Among the entries, find the lines with the string "didn" and copy them.

# Input material
_ _ _ _ _
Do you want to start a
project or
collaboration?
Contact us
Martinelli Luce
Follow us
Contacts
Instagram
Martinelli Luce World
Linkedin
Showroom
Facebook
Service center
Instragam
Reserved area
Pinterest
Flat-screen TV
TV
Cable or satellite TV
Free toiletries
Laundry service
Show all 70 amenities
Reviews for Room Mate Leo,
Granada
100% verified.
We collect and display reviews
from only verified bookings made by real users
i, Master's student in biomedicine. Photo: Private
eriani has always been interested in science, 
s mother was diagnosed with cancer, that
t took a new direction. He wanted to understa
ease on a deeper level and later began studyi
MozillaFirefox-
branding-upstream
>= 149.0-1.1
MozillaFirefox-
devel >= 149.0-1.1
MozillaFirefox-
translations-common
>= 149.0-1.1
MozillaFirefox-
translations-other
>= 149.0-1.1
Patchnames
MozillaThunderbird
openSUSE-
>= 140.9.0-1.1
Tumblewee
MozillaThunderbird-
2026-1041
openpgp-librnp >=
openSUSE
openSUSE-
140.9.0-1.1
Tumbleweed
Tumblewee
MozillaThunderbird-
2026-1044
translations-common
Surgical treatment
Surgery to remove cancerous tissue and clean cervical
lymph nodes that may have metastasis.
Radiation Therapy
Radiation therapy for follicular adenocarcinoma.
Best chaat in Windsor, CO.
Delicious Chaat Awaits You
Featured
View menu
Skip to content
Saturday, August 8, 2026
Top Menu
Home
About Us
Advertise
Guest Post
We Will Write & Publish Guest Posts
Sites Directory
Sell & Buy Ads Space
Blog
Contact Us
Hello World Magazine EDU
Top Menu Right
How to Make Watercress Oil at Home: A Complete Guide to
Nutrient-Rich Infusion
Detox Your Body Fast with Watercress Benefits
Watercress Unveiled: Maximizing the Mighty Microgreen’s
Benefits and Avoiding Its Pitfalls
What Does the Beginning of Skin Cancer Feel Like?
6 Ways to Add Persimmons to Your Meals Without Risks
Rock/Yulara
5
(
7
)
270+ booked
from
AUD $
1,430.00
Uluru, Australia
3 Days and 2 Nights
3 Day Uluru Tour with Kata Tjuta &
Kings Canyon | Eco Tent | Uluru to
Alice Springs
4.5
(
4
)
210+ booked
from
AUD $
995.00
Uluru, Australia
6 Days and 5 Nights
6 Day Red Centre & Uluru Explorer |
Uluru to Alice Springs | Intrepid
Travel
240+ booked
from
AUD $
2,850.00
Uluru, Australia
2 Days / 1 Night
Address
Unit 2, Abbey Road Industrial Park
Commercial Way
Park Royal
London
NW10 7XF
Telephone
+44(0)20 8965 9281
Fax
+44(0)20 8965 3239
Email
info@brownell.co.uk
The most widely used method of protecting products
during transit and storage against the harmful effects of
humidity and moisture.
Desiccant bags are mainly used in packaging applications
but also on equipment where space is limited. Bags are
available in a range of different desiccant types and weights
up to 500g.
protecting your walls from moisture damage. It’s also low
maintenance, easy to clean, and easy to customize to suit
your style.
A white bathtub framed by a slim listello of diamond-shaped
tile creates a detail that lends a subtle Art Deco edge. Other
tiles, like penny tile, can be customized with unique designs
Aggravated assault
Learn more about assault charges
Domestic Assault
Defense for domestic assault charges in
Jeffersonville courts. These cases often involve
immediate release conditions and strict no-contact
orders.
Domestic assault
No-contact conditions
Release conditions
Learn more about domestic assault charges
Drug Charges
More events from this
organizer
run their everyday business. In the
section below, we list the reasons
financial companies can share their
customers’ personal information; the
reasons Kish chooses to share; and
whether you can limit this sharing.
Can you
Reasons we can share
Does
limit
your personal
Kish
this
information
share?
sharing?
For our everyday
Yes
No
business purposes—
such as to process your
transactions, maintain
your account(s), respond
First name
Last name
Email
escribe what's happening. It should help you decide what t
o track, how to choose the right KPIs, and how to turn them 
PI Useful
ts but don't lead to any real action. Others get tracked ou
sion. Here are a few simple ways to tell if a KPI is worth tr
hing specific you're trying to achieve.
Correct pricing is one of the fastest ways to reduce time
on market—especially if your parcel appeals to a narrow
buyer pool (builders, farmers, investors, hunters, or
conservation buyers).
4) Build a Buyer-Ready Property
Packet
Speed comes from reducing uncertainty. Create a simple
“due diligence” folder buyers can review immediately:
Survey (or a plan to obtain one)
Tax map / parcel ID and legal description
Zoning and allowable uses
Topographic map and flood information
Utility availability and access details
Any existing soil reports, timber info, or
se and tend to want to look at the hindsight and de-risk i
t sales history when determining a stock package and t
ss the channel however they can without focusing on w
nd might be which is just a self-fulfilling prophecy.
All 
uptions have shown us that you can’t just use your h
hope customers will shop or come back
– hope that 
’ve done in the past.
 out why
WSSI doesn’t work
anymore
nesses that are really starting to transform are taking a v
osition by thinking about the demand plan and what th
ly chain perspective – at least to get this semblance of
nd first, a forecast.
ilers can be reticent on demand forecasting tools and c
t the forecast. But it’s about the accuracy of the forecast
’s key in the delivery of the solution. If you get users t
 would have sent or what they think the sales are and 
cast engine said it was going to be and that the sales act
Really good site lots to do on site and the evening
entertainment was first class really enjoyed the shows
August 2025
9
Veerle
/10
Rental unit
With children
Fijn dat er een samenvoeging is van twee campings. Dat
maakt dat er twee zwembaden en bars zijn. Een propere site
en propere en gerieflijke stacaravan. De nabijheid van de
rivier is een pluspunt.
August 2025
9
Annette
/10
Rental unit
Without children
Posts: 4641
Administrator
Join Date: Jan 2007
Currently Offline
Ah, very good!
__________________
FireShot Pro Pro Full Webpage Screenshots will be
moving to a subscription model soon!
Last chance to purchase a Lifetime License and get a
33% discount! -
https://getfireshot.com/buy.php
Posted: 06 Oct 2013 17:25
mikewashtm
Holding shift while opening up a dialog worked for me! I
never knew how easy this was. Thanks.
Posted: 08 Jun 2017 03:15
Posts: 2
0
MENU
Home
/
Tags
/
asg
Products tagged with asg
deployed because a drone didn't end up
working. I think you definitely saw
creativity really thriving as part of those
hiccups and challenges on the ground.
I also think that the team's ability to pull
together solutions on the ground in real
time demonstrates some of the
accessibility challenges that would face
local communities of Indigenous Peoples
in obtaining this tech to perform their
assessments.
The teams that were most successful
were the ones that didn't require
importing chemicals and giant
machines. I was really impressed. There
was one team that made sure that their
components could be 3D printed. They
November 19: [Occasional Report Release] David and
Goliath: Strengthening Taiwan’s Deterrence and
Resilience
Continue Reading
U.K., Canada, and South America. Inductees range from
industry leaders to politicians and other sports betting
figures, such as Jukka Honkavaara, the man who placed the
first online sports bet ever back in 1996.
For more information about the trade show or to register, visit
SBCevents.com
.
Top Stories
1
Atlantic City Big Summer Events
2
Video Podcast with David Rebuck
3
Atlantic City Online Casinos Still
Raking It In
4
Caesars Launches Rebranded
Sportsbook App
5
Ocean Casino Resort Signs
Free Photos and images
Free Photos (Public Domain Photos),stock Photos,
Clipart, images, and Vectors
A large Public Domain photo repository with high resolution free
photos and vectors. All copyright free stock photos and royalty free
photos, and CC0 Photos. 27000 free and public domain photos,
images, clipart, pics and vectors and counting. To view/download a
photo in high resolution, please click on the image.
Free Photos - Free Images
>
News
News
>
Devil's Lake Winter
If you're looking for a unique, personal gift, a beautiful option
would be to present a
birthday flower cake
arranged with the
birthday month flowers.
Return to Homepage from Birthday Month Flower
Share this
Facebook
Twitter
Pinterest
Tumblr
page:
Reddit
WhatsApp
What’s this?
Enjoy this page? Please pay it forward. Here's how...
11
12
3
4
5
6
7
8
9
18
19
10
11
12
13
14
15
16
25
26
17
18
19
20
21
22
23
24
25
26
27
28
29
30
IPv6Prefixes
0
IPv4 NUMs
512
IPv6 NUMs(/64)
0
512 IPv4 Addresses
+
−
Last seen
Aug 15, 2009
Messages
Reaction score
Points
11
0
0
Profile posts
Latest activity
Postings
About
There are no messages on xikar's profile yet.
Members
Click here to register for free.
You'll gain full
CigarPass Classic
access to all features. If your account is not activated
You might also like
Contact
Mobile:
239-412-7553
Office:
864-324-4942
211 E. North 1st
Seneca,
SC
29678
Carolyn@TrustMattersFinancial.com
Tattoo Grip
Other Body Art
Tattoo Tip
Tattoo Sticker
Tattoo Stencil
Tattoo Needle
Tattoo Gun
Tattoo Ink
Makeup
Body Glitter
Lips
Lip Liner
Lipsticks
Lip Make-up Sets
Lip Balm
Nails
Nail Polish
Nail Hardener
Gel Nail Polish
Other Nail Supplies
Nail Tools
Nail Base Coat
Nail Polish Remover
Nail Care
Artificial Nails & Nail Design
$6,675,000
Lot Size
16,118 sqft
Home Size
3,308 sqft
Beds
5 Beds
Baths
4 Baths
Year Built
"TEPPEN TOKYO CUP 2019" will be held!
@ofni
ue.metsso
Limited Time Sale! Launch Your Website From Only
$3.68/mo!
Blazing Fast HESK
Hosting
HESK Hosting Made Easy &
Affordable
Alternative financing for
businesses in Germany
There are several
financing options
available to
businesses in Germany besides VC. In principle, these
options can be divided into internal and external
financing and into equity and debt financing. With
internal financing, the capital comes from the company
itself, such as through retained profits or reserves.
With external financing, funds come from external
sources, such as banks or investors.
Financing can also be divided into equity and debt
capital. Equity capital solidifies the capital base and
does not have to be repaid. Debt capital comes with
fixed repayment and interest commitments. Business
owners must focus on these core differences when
_ _ _ _ _
# Result of the exercise
deployed because a drone didn't end up
were the ones that didn't require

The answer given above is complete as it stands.